China could one day bypass the United Kingdom as the largest market for New Zealand lamb.
ANZ agri chief economist Con Williams said China accounted for 30 to 50 per cent of export earnings at the farm gate - up from 10 per cent in 2008 - and was the second-largest market for New Zealand lamb after the UK.
"That is massive," Williams said. China was New Zealand's 10th-largest market in 2005-06 but, with 1.4 billion mouths to feed, it had steadily climbed the ranks to second place.
"The rise of China is a ‘big thing' for sheep and beef farmers," he said.
Williams spoke to about 120 farmers and industry representatives at a red meat forum, hosted by the ANZ bank in Invercargill, yesterday.
Williams described lamb as a niche specialty meat, and that while consumers were used to paying high prices for it, there would be a tipping point.
"Lamb is seen as more of a special occasion meat.
"There is particularly strong demand at Christmas and Easter."
ANZ Southland regional manager Grant Dermody said the aim of the forum was to promote red meat and share the positive things that were happening in the sheep industry.
"It's about helping farmers understand there is a bright future in the sheep industry," Dermody said.
Williams said when it came to food, Asian consumers viewed health first and nutrition second, which was the opposite to New Zealanders.
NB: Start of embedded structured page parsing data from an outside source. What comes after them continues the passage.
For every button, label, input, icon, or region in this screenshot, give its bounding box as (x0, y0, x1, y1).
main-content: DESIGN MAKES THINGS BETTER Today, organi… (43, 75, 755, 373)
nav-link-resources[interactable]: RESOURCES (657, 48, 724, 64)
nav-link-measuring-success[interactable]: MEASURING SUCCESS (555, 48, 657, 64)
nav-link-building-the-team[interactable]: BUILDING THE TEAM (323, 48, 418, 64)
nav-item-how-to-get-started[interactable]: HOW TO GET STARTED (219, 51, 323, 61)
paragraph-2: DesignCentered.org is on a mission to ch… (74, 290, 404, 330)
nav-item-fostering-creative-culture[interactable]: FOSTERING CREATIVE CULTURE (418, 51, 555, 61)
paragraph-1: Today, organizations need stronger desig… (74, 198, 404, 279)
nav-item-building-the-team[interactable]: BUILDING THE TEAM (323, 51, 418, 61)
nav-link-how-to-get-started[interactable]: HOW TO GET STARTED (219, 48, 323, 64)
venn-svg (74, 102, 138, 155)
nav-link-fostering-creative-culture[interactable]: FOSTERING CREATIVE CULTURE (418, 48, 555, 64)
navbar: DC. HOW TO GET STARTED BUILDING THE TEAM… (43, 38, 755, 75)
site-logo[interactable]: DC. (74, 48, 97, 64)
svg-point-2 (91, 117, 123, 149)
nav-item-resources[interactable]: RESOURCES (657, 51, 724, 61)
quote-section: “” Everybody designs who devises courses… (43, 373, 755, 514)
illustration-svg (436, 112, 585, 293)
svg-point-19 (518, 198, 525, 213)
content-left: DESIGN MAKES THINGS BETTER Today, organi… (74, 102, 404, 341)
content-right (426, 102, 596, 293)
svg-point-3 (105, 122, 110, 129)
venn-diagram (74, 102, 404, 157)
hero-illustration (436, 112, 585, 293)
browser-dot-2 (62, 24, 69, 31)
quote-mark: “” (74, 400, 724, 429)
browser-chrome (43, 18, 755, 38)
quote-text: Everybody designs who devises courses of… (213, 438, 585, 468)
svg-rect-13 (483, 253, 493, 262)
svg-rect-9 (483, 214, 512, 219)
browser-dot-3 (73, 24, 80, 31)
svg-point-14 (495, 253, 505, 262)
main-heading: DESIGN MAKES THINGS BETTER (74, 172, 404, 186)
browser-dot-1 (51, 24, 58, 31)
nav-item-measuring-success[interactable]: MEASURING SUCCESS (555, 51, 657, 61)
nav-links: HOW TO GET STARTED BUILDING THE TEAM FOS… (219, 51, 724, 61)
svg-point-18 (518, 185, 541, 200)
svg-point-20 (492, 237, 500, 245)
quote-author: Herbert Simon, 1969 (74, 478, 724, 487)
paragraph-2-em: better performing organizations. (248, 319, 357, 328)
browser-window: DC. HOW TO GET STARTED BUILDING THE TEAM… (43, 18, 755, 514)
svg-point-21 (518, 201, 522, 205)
Lamb was facing tough competition in the marketplace from cheaper and more convenient proteins such as chicken and pork, he said.
The challenge was to maintain a premium price point for lamb in overseas markets and push it even higher. He predicted the New Zealand lamb kill would fall from 25 million to about 20 million this season because of the increase in the number of dairy conversions.
"We're expecting 120 to 130 new conversions in the South Island this year."
Williams said this boded well for lamb prices but he expected there would be tension among meat companies to fill orders this coming season.
Alliance Group general manager marketing Murray Brown cautioned against over-exposure of the Chinese market for New Zealand lamb.
"We're looking at a wider spread of markets. China is important but there are also significant growth opportunities in India, and we shouldn't dismiss Brazil or Russia, where opportunities are opening up," Brown said.